Currently, less than 53% of Arizonans are fully vaccinated against COVID-19. In Pima County, that figure is 60% of all residents, including 69% of those age 12 and up, 70% of those 18 and up and 88% of those 65 and older.

This isn’t to suggest Pima County hasn’t had its share of naysayers on its pandemic response. Some of that made her job and that of her staff more difficult and stressful. 

On this particular day, Dr. Cullen noted two news items in the New York Times as indicative of challenges COVID-19 still poses. One was the breakthrough death of former U.S. secretary of state and Joint Chiefs of Staff chairman Gen. Colin Powell, who died after a battle with cancer due to COVID-19 despite having been vaccinated against the disease. The other item focused on threats and hostility toward public health officials over COVID-19 masking and social distancing mandates as well as vaccine hesitancy and resistance has led to a “staggering exodus” of personnel nationwide.

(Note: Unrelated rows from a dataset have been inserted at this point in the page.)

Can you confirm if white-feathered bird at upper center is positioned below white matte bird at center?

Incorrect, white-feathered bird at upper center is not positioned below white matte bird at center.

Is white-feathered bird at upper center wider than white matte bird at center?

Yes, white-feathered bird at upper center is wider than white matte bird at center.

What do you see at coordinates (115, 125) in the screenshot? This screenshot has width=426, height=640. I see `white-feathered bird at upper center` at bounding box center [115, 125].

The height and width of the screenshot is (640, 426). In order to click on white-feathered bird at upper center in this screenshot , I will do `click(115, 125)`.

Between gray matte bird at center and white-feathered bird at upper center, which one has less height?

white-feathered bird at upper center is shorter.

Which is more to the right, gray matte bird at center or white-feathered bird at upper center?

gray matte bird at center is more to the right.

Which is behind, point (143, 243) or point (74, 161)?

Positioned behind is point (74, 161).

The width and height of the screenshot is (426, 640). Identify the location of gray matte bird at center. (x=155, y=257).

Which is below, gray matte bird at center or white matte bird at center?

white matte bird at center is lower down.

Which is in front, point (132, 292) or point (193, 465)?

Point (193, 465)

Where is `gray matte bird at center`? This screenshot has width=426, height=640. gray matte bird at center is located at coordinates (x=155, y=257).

“I’ve had my life threatened,” Dr. Cullen said. “I don’t even track social media anymore. We had protests where protesters came into the building almost a year ago now. It’s a crazy time. I was taken aback by the national lack of understanding about science and what we were trying to do. We were well-intentioned,” but sometimes that’s not enough.

The breakthroughs, she said, underscore the need for boosters for those age 65 or over and/or the immunocompromised, as well as to get children ages 5-11 vaccinated when that’s approved.

Hesitancy and resistance, she said, require patience and empathy to reach out and break down the barriers through reasoning not conflict.

“Colin Powell’s death, for instance, it’s really tragic,” said Dr. Cullen, who tested positive for COVID-19 herself in December. “But it reveals we all have a responsibility because he got COVID from somebody, even though he was fully vaccinated and had some underlying risk factors. What we need to do is have people continue to understand this is a disease primarily of the unvaccinated. And, if you’re unvaccinated, the impact you can have is a risk beyond just yourself.” It’s a risk for family, friends and colleagues, too.

She said she was honored at being named the College of Medicine – Tucson’s Alumni of the Year.

“I'm not a researcher. I haven't discovered a cure for anything. I've done a life of service that I am really blessed to have had the opportunity to do, and with a family that's been really supportive. We've, as a family, made conscious decisions about my position and work to ensure it was consistent with my moral compass, which is that you're supposed to make the world better,” Dr. Cullen said.

“For me it feels like an honor, but it also feels like recognition that a life of service matters and is important to the university. I guess that's what I would hope that my getting this award, which I am really humbled by, inspires. It should help other people to understand that the way we impact the world can be just service.”